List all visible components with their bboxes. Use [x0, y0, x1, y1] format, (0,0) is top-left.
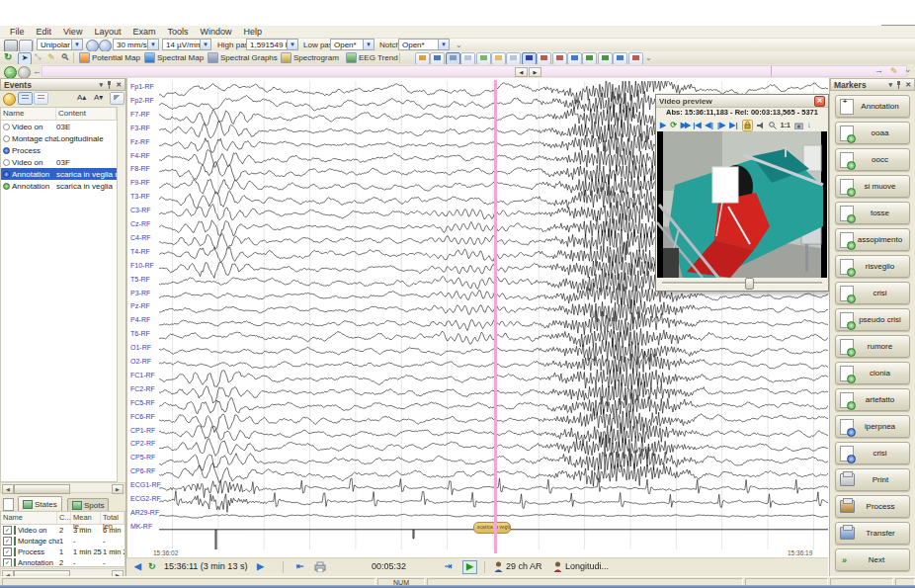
marker-button-crisi[interactable]: crisi	[835, 442, 910, 464]
skip-to-start-icon[interactable]: ⇤	[296, 561, 304, 571]
scroll-thumb[interactable]	[14, 484, 70, 494]
low-pass-select[interactable]: Open*▼	[330, 39, 374, 50]
marker-button-pseudo-crisi[interactable]: pseudo crisi	[835, 308, 910, 331]
chevron-down-icon[interactable]: ▼	[287, 40, 297, 49]
timeline-overflow-icon[interactable]: ⌄	[904, 64, 912, 74]
speed-select[interactable]: 30 mm/sec▼	[113, 39, 159, 50]
marker-button-annotation[interactable]: +Annotation	[835, 95, 910, 118]
loop-icon[interactable]: ⟳	[670, 121, 677, 129]
expand-panel-icon[interactable]	[110, 92, 125, 105]
skip-start-icon[interactable]: |◀	[693, 121, 701, 129]
marker-button-iperpnea[interactable]: iperpnea	[835, 415, 910, 438]
events-table[interactable]: Name Content Video on03EMontage changedL…	[0, 107, 118, 482]
skip-end-icon[interactable]: ▶|	[729, 121, 737, 129]
state-row[interactable]: ✓Process11 min 25 s1 min 25	[1, 546, 125, 557]
potential-map-button[interactable]: Potential Map	[77, 51, 142, 64]
toolbar-overflow-icon[interactable]: ⌄	[642, 51, 655, 63]
timeline-right-arrow[interactable]: ▶	[529, 67, 541, 77]
time-cursor[interactable]	[494, 80, 497, 553]
menu-edit[interactable]: Edit	[31, 27, 58, 37]
state-checkbox[interactable]: ✓	[3, 526, 12, 535]
play-icon[interactable]: ▶	[660, 121, 666, 129]
chevron-down-icon[interactable]: ▼	[438, 40, 449, 49]
state-checkbox[interactable]: ✓	[3, 537, 12, 546]
new-event-icon[interactable]	[3, 93, 16, 106]
timeline-scrollbar[interactable]: ◀ ▶ → ✎ ⌄	[42, 65, 907, 77]
marker-button-process[interactable]: Process	[835, 495, 910, 518]
event-row[interactable]: Video on03E	[1, 121, 117, 132]
auto-scroll-icon[interactable]: ↻	[148, 561, 156, 571]
audio-icon[interactable]	[757, 122, 765, 129]
timeline-next-page-icon[interactable]: →	[874, 65, 883, 75]
close-panel-icon[interactable]: ✕	[905, 81, 911, 89]
timeline-left-arrow[interactable]: ◀	[515, 67, 528, 77]
menu-view[interactable]: View	[57, 27, 88, 37]
marker-button-crisi[interactable]: crisi	[835, 282, 910, 304]
slider-track[interactable]	[662, 282, 822, 285]
video-position-slider[interactable]	[662, 278, 822, 288]
pin-icon[interactable]	[895, 81, 902, 89]
zoom-icon[interactable]	[769, 122, 777, 129]
menu-layout[interactable]: Layout	[88, 27, 126, 37]
refresh-icon[interactable]: ↻	[4, 52, 16, 63]
state-checkbox[interactable]: ✓	[3, 547, 12, 556]
chevron-down-icon[interactable]: ▼	[147, 40, 158, 49]
video-sync-icon[interactable]: ▶	[462, 560, 477, 574]
fast-forward-icon[interactable]: ▶▶	[681, 121, 689, 129]
annotation-balloon[interactable]: scarica in veglia non sincrona	[473, 522, 511, 534]
menu-file[interactable]: File	[4, 27, 31, 37]
marker-button-rumore[interactable]: rumore	[835, 335, 910, 358]
event-row[interactable]: Process	[1, 144, 117, 156]
spectrogram-button[interactable]: Spectrogram	[279, 51, 341, 64]
measure-tool-icon[interactable]: ⤡	[32, 52, 43, 63]
pin-icon[interactable]	[106, 81, 113, 89]
zoom-tool-icon[interactable]: 🔍︎	[59, 52, 71, 63]
tab-spots[interactable]: Spots	[67, 498, 109, 511]
toolbar-overflow-icon[interactable]: ⌄	[453, 39, 465, 50]
state-row[interactable]: ✓Montage changed1--	[1, 536, 125, 546]
page-forward-icon[interactable]: ▶	[257, 561, 264, 571]
one-to-one-icon[interactable]: 1:1	[781, 122, 790, 128]
event-row[interactable]: Annotationscarica in veglia non sincrona	[1, 168, 117, 180]
eeg-trend-button[interactable]: EEG Trend	[344, 51, 400, 64]
events-table-header[interactable]: Name Content	[1, 108, 117, 121]
states-table-header[interactable]: Name C... Mean le... Total len	[1, 512, 125, 525]
sort-events-icon[interactable]	[34, 92, 48, 105]
state-checkbox[interactable]: ✓	[3, 558, 12, 567]
sensitivity-select[interactable]: 14 µV/mm▼	[162, 39, 211, 50]
event-row[interactable]: Montage changedLongitudinale	[1, 132, 117, 144]
frame-forward-icon[interactable]: |▶	[717, 121, 725, 129]
panel-page-icon[interactable]	[3, 498, 14, 511]
marker-button-clonia[interactable]: clonia	[835, 362, 910, 384]
snapshot-icon[interactable]	[794, 122, 803, 129]
events-vertical-scrollbar[interactable]	[118, 107, 125, 482]
state-row[interactable]: ✓Annotation2--	[1, 557, 125, 567]
marker-button-si-muove[interactable]: si muove	[835, 175, 910, 198]
marker-button-assopimento[interactable]: assopimento	[835, 228, 910, 251]
high-pass-select[interactable]: 1,591549 Hz*▼	[246, 39, 298, 50]
menu-window[interactable]: Window	[194, 27, 237, 37]
tab-states[interactable]: States	[18, 496, 62, 511]
skip-to-end-icon[interactable]: ⇥	[445, 561, 453, 571]
spectral-graphs-button[interactable]: Spectral Graphs	[206, 51, 280, 64]
state-row[interactable]: ✓Video on23 min6 min	[1, 525, 125, 536]
font-smaller-icon[interactable]: A▾	[94, 93, 103, 102]
marker-button-transfer[interactable]: Transfer	[835, 522, 910, 545]
montage-name-label[interactable]: Longitudi...	[565, 561, 609, 571]
marker-button-print[interactable]: Print	[835, 468, 910, 491]
scroll-right-icon[interactable]: ▶	[112, 484, 124, 494]
marker-button-oocc[interactable]: oocc	[835, 148, 910, 171]
panel-menu-icon[interactable]: ▾	[100, 81, 104, 89]
menu-exam[interactable]: Exam	[126, 27, 161, 37]
page-back-icon[interactable]: ◀	[134, 561, 141, 571]
menu-help[interactable]: Help	[237, 27, 268, 37]
close-video-icon[interactable]: ✕	[814, 96, 825, 107]
marker-button-tosse[interactable]: tosse	[835, 202, 910, 224]
scroll-left-icon[interactable]: ◀	[2, 484, 14, 494]
print-page-icon[interactable]	[314, 561, 326, 572]
font-larger-icon[interactable]: A▴	[77, 93, 86, 102]
events-horizontal-scrollbar[interactable]: ◀ ▶	[0, 482, 125, 493]
marker-button-risveglio[interactable]: risveglio	[835, 255, 910, 278]
notch-select[interactable]: Open*▼	[398, 39, 450, 50]
spectral-map-button[interactable]: Spectral Map	[142, 51, 206, 64]
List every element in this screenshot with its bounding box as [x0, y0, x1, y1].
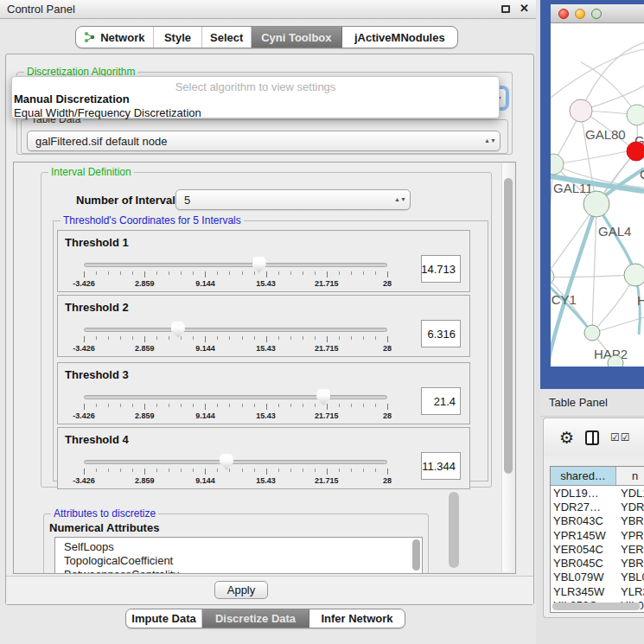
tab-select[interactable]: Select — [202, 27, 252, 48]
cyni-bottom-tabs: Impute Data Discretize Data Infer Networ… — [125, 609, 405, 628]
table-cell[interactable]: YLR3 — [616, 585, 644, 598]
column-header-name[interactable]: n — [616, 467, 644, 485]
table-row[interactable]: YBR043CYBR0 — [551, 514, 644, 528]
slider-track[interactable] — [84, 328, 387, 332]
table-row[interactable]: YPR145WYPR1 — [551, 528, 644, 542]
close-button[interactable] — [558, 9, 569, 19]
table-panel-bar: Table Panel — [540, 389, 644, 417]
attributes-scrollbar-thumb[interactable] — [449, 492, 459, 568]
table-cell[interactable]: YER0 — [616, 543, 644, 556]
table-cell[interactable]: YDL19… — [551, 487, 616, 500]
threshold-slider[interactable]: -3.4262.8599.14415.4321.71528 — [84, 456, 387, 487]
tab-infer-network[interactable]: Infer Network — [309, 609, 405, 628]
panel-title: Control Panel — [7, 3, 75, 16]
threshold-panel: Threshold 3 -3.4262.8599.14415.4321.7152… — [57, 362, 470, 424]
table-cell[interactable]: YPR145W — [551, 529, 616, 542]
network-node[interactable] — [608, 355, 623, 367]
table-cell[interactable]: YBR045C — [551, 557, 616, 570]
node-label: GAL80 — [585, 127, 626, 142]
minimize-button[interactable] — [575, 9, 585, 19]
table-cell[interactable]: YBL079W — [551, 571, 616, 583]
close-icon[interactable]: ✕ — [520, 2, 529, 15]
table-row[interactable]: YLR345WYLR3 — [551, 584, 644, 598]
list-item[interactable]: BetweennessCentrality — [64, 568, 422, 574]
table-cell[interactable]: YBR043C — [551, 514, 616, 527]
vertical-scrollbar[interactable] — [501, 163, 514, 572]
table-data-combobox[interactable]: galFiltered.sif default node ▲▼ — [27, 131, 501, 151]
tab-label: Impute Data — [131, 612, 195, 625]
slider-track[interactable] — [84, 460, 387, 464]
slider-ticks — [84, 336, 387, 343]
network-node[interactable] — [584, 325, 600, 341]
float-panel-icon[interactable] — [501, 5, 510, 13]
table-cell[interactable]: YDL1 — [616, 487, 644, 500]
scrollbar-thumb[interactable] — [504, 178, 513, 474]
threshold-value-input[interactable]: 21.4 — [421, 387, 461, 415]
network-node[interactable] — [570, 99, 592, 122]
horizontal-scrollbar[interactable] — [552, 603, 641, 610]
network-node[interactable] — [551, 154, 564, 175]
table-cell[interactable]: YDR2 — [616, 501, 644, 513]
tick-label: 2.859 — [135, 476, 155, 485]
table-row[interactable]: YER054CYER0 — [551, 542, 644, 556]
threshold-panel: Threshold 4 -3.4262.8599.14415.4321.7152… — [57, 427, 470, 489]
network-node[interactable] — [583, 191, 609, 217]
control-panel-titlebar: Control Panel ✕ — [0, 0, 536, 19]
list-scrollbar[interactable] — [412, 539, 420, 571]
slider-track[interactable] — [84, 395, 387, 399]
slider-ticks — [84, 469, 387, 475]
checkbox-icons[interactable]: ☑☑ — [610, 431, 631, 443]
number-of-intervals-combobox[interactable]: 5 ▲▼ — [175, 189, 411, 210]
zoom-button[interactable] — [591, 9, 602, 19]
tab-label: Infer Network — [321, 612, 392, 625]
tab-label: Cyni Toolbox — [261, 31, 331, 44]
threshold-value-input[interactable]: 11.344 — [421, 452, 461, 480]
node-table[interactable]: shared… n YDL19…YDL1YDR27…YDR2YBR043CYBR… — [550, 466, 644, 613]
tick-label: 21.715 — [315, 411, 339, 420]
apply-button[interactable]: Apply — [214, 581, 268, 599]
network-canvas[interactable]: GAL80GACGAL11GAL4GCY1HHAP2 — [551, 23, 644, 367]
table-cell[interactable]: YER054C — [551, 543, 616, 556]
table-row[interactable]: YBL079WYBL0 — [551, 571, 644, 584]
network-icon — [84, 31, 95, 43]
tab-jactivemnodules[interactable]: jActiveMNodules — [342, 27, 457, 48]
threshold-panel: Threshold 2 -3.4262.8599.14415.4321.7152… — [57, 295, 470, 357]
settings-gear-icon[interactable]: ⚙ — [559, 430, 574, 446]
network-node[interactable] — [624, 264, 644, 286]
table-cell[interactable]: YDR27… — [551, 501, 616, 513]
control-panel: Control Panel ✕ Network Style Select Cyn… — [0, 0, 536, 644]
tab-style[interactable]: Style — [154, 27, 203, 48]
list-item[interactable]: SelfLoops — [64, 540, 422, 554]
table-cell[interactable]: YLR345W — [551, 585, 616, 598]
column-layout-icon[interactable] — [585, 430, 599, 445]
network-node[interactable] — [627, 142, 644, 161]
tick-label: 28 — [383, 279, 392, 288]
slider-track[interactable] — [84, 263, 387, 267]
table-row[interactable]: YDR27…YDR2 — [551, 500, 644, 513]
tab-cyni-toolbox[interactable]: Cyni Toolbox — [252, 27, 342, 48]
table-cell[interactable]: YPR1 — [616, 529, 644, 542]
threshold-value-input[interactable]: 14.713 — [421, 255, 461, 283]
table-row[interactable]: YDL19…YDL1 — [551, 486, 644, 500]
table-cell[interactable]: YBL0 — [616, 571, 644, 583]
popup-item-equal-width-frequency[interactable]: Equal Width/Frequency Discretization — [14, 106, 201, 119]
threshold-slider[interactable]: -3.4262.8599.14415.4321.71528 — [84, 258, 387, 290]
threshold-value-input[interactable]: 6.316 — [421, 320, 461, 348]
table-cell[interactable]: YBR0 — [616, 557, 644, 570]
combo-stepper-icon: ▲▼ — [485, 131, 495, 150]
threshold-label: Threshold 2 — [65, 301, 129, 314]
threshold-slider[interactable]: -3.4262.8599.14415.4321.71528 — [84, 391, 387, 422]
table-cell[interactable]: YBR0 — [616, 514, 644, 527]
threshold-slider[interactable]: -3.4262.8599.14415.4321.71528 — [84, 323, 387, 354]
tab-discretize-data[interactable]: Discretize Data — [202, 609, 309, 628]
column-header-shared-name[interactable]: shared… — [551, 467, 616, 485]
popup-item-manual-discretization[interactable]: Manual Discretization — [14, 92, 130, 105]
slider-ticks — [84, 404, 387, 411]
tab-network[interactable]: Network — [76, 27, 154, 48]
table-row[interactable]: YBR045CYBR0 — [551, 556, 644, 570]
list-item[interactable]: TopologicalCoefficient — [64, 554, 422, 568]
group-title: Interval Definition — [48, 166, 134, 178]
threshold-panel: Threshold 1 -3.4262.8599.14415.4321.7152… — [57, 230, 470, 292]
network-node[interactable] — [627, 105, 644, 125]
tab-impute-data[interactable]: Impute Data — [126, 609, 202, 628]
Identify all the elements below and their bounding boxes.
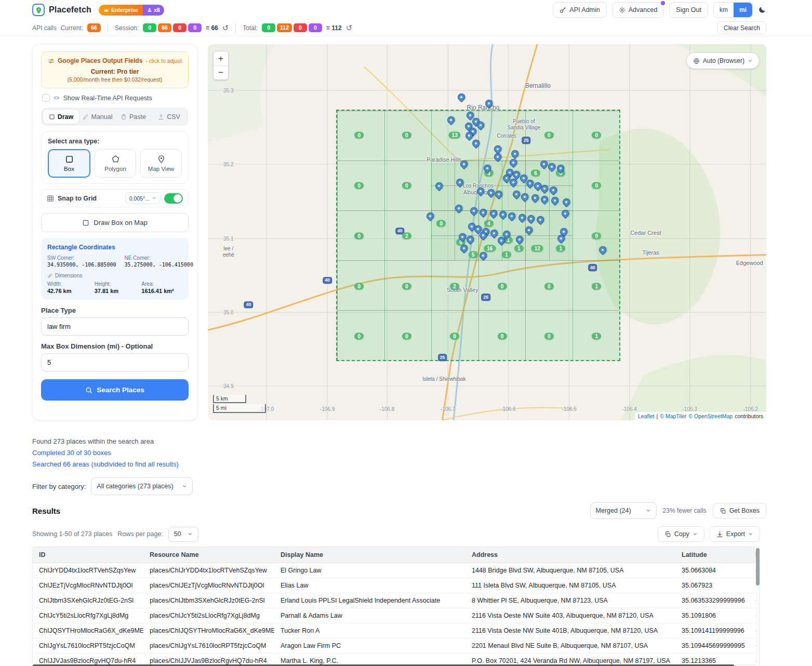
map-pin[interactable] (469, 206, 479, 216)
map-pin[interactable] (530, 193, 540, 203)
map-pin[interactable] (494, 189, 504, 199)
completed-boxes-link[interactable]: Completed 30 of 30 boxes (32, 449, 111, 457)
unit-km-button[interactable]: km (714, 3, 734, 17)
area-type-map-view[interactable]: Map View (140, 149, 182, 178)
map-pin[interactable] (547, 162, 557, 172)
map-pin[interactable] (425, 211, 435, 221)
table-cell: 35.063533299999996 (675, 593, 749, 608)
category-filter-select[interactable]: All categories (273 places) (91, 477, 193, 495)
chevron-down-icon (152, 196, 156, 201)
map-pin[interactable] (514, 234, 525, 245)
sign-out-button[interactable]: Sign Out (669, 2, 708, 18)
map-pin[interactable] (456, 92, 467, 102)
advanced-button[interactable]: Advanced (612, 2, 664, 18)
table-row[interactable]: ChIJQSYTHroMlocRaG6X_dKe9MEplaces/ChIJQS… (33, 623, 760, 638)
map-pin[interactable] (478, 207, 488, 218)
output-fields-card[interactable]: Google Places Output Fields - click to a… (41, 51, 189, 88)
session-reset-icon[interactable]: ↺ (222, 24, 229, 32)
vertical-scroll-thumb[interactable] (756, 548, 760, 585)
moon-icon (758, 6, 766, 14)
column-header[interactable]: Latitude (675, 547, 749, 563)
column-header[interactable]: ID (33, 547, 143, 563)
osm-link[interactable]: © OpenStreetMap (688, 413, 733, 419)
ne-corner-label: NE Corner: (124, 255, 193, 261)
box-count-badge: 0 (592, 132, 601, 139)
search-places-button[interactable]: Search Places (41, 379, 189, 401)
table-row[interactable]: ChIJEzTjVcgMlocRNvNTDJtj0Olplaces/ChIJEz… (33, 578, 760, 593)
searched-areas-link[interactable]: Searched 66 areas (subdivided to find al… (32, 460, 179, 468)
map-pin[interactable] (498, 209, 508, 220)
snap-size-select[interactable]: 0.005°... (125, 192, 161, 204)
column-header[interactable]: Resource Name (143, 547, 274, 563)
box-count-badge: 0 (592, 233, 601, 239)
map-pin[interactable] (560, 208, 570, 219)
map-pin[interactable] (492, 152, 503, 162)
tab-csv[interactable]: CSV (151, 109, 187, 124)
area-type-polygon[interactable]: Polygon (95, 149, 136, 178)
column-header[interactable]: Display Name (274, 547, 465, 563)
area-type-box[interactable]: Box (48, 149, 90, 178)
get-boxes-button[interactable]: Get Boxes (713, 503, 766, 518)
road-shield: 25 (438, 354, 447, 361)
map-pin[interactable] (517, 212, 527, 223)
session-sum: = 66 (206, 24, 218, 32)
show-requests-checkbox[interactable] (42, 94, 50, 102)
leaflet-link[interactable]: Leaflet (638, 413, 655, 419)
fewer-calls-note: 23% fewer calls (663, 507, 707, 514)
table-row[interactable]: ChIJgYsL7610locRPT5fzjcCoQMplaces/ChIJgY… (33, 638, 760, 653)
chevron-down-icon (646, 508, 651, 513)
maptiler-link[interactable]: © MapTiler (660, 413, 686, 419)
tab-manual[interactable]: Manual (79, 109, 115, 124)
dark-mode-toggle[interactable] (758, 6, 766, 14)
map-pin[interactable] (539, 194, 550, 205)
enterprise-badge[interactable]: Enterprise x8 (99, 5, 164, 16)
locale-selector[interactable]: Auto (Browser) (687, 53, 759, 69)
map-pin[interactable] (526, 214, 537, 224)
tab-draw[interactable]: Draw (43, 109, 79, 124)
placefetch-logo-icon[interactable] (32, 4, 45, 16)
column-header[interactable]: Address (465, 547, 675, 563)
map-pin[interactable] (471, 138, 481, 149)
boxes-icon (720, 508, 726, 514)
table-row[interactable]: ChIJtbm3SXehGlcRJz0tEG-2nSlplaces/ChIJtb… (33, 593, 760, 608)
map-pin[interactable] (520, 192, 530, 202)
map-pin[interactable] (489, 228, 500, 238)
zoom-control: + − (213, 51, 229, 80)
map-pin[interactable] (454, 203, 464, 214)
map-pin[interactable] (512, 189, 522, 199)
map-pin[interactable] (535, 215, 545, 225)
clear-search-button[interactable]: Clear Search (717, 21, 766, 34)
map-pin[interactable] (508, 157, 518, 168)
max-dim-input[interactable] (41, 353, 189, 371)
rows-per-page-select[interactable]: 50 (168, 527, 198, 542)
map-pin[interactable] (446, 115, 456, 125)
map-pin[interactable] (510, 149, 520, 159)
tab-paste[interactable]: Paste (115, 109, 151, 124)
map-pin[interactable] (488, 208, 499, 219)
table-row[interactable]: ChIJrYDD4tx1locRTVehSZqsYewplaces/ChIJrY… (33, 563, 760, 578)
map-pin[interactable] (549, 185, 559, 195)
draw-box-button[interactable]: Draw Box on Map (41, 213, 189, 232)
table-row[interactable]: ChIJcY5ti2sLlocRfg7XgLj8dMgplaces/ChIJcY… (33, 608, 760, 623)
table-vertical-scrollbar[interactable] (756, 547, 760, 664)
map-pin[interactable] (561, 197, 571, 207)
map-pin[interactable] (465, 234, 475, 245)
unit-mi-button[interactable]: mi (734, 3, 752, 17)
map[interactable]: BernalilloRio RanchoPueblo of Sandia Vil… (208, 44, 766, 420)
total-reset-icon[interactable]: ↺ (346, 24, 353, 32)
place-type-input[interactable] (41, 317, 189, 336)
snap-toggle[interactable] (164, 193, 183, 204)
map-pin[interactable] (524, 225, 534, 235)
table-cell: places/ChIJrYDD4tx1locRTVehSZqsYew (143, 563, 274, 578)
map-pin[interactable] (434, 181, 444, 191)
zoom-in-button[interactable]: + (214, 51, 228, 65)
export-button[interactable]: Export (710, 526, 760, 542)
merged-select[interactable]: Merged (24) (590, 502, 657, 519)
copy-button[interactable]: Copy (658, 526, 704, 542)
zoom-out-button[interactable]: − (214, 65, 228, 79)
map-pin[interactable] (550, 195, 560, 206)
map-pin[interactable] (597, 245, 608, 255)
map-pin[interactable] (478, 250, 488, 261)
map-pin[interactable] (507, 211, 517, 221)
api-admin-button[interactable]: API Admin (553, 2, 606, 18)
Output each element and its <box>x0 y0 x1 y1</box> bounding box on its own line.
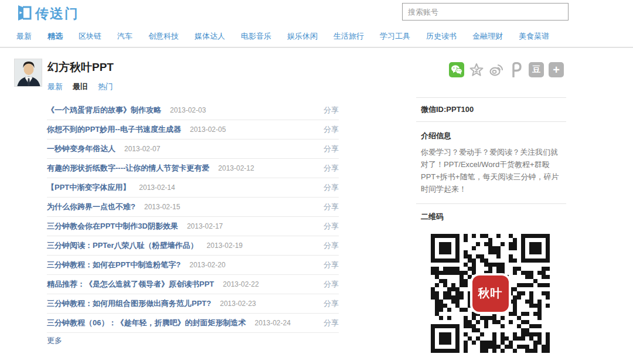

_WORK ITEM_
Find the word "their" in the data and show each line that holds it.

_OUTPUT OF THE TASK_
List all visible components with their bboxes. Use [x0, y0, x1, y1] format, (0,0) is top-left.
Identify all the elements below and their bounding boxes.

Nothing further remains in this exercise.